Melasma is a dark skin discoloration found on sun-exposed areas of the face. Brownish in color, it is exacerbated by sun exposure, pregnancy, oral contraceptives, and certain anti-epilepsy drugs. Melasma is reasonably common, especially in women of child-bearing age. The disorder is most common in sunny climates and in people of Latin or Asian origin. Melasma produces irregular, patchy areas of dark color that are the same on both sides of the face. The pigmentation most often occurs in the center of the face and on the cheeks, forehead, upper lip, and nose. Different types of melasma occur depending on the location of the excess melanin, in the epidermis or the dermis. Melasma is thought to be caused by elevated levels of estrogen, progesterone, and melanocyte-stimulating hormone (a hormone that causes melanin cells to make more melanin). Pregnancy-induced melasma usually resolves after delivery, but may return with subsequent pregnancies or with oral contraceptives. Treatment of melasma depends on the type and involves skin-lightening agents and sometimes tretinoin (Retin-A). The proper use of sunscreen is also important because UV light can worsen melasma.

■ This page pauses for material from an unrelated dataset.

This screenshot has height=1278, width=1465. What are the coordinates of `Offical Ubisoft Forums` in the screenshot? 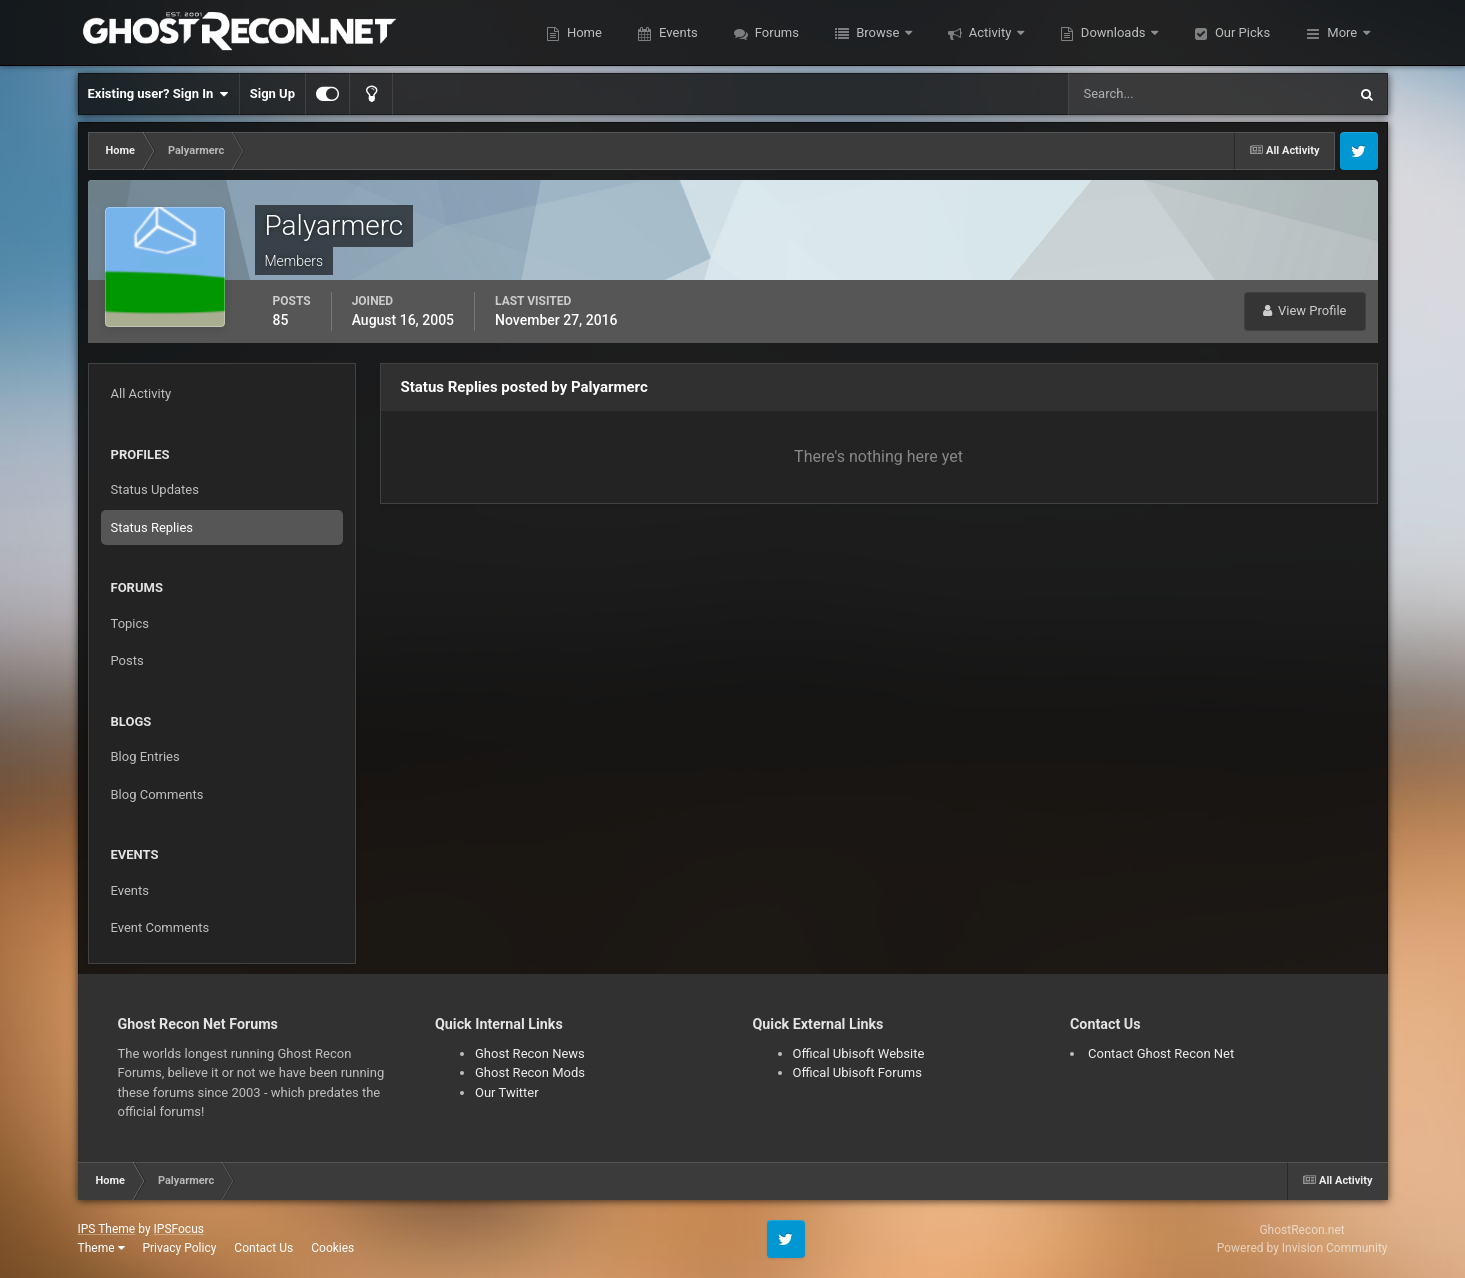 It's located at (857, 1072).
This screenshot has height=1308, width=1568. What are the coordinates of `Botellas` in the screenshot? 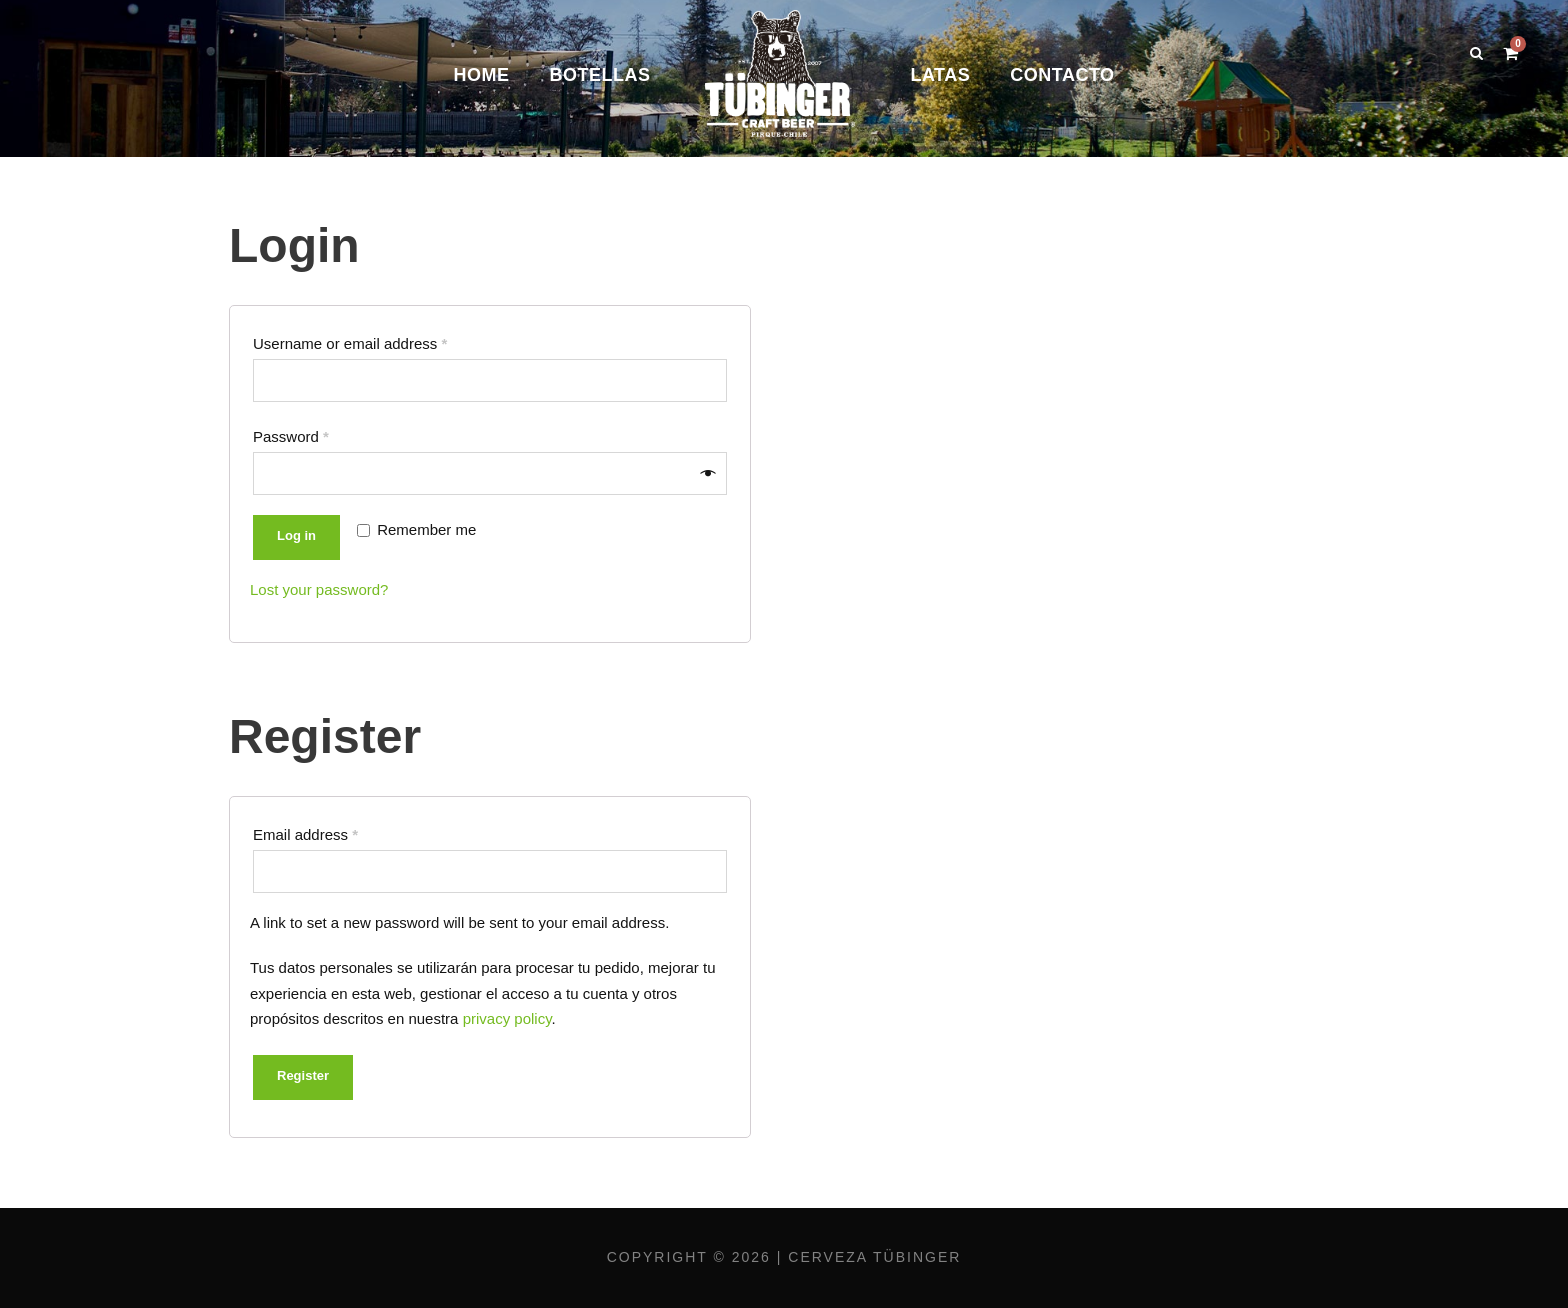 It's located at (599, 75). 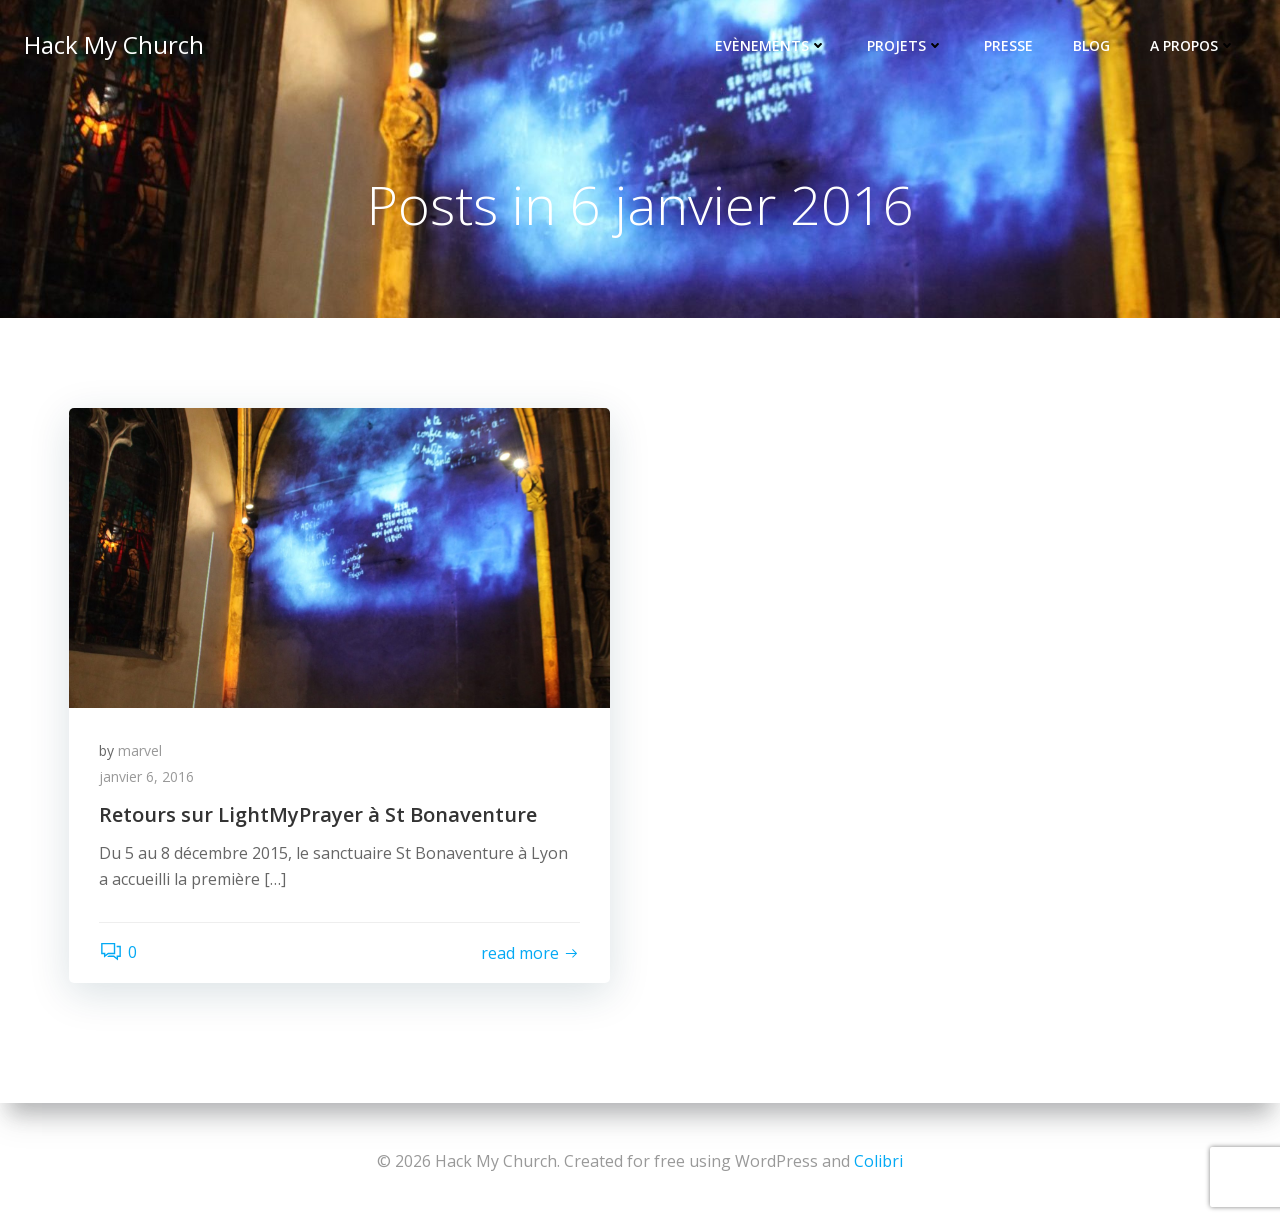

Chloasma is another name for melasma. Melasma is a common skin disorder that can affect anyone but is most noted in young women with brownish skin tones. It is more often associated with female hormones, estrogen and progesterone. Melasma is often seen in pregnant women, women who are taking oral contraceptives and women taking hormone replacement therapy. Exposure to the sun is also a large factor and in seen more in tropical. It is common in women above aged 20. Mostly it is develop during pregnancy. It can occur in Asians, Africa, Indians or people from the Middle East. Melasma gets worse in the summer but it may fades in winter.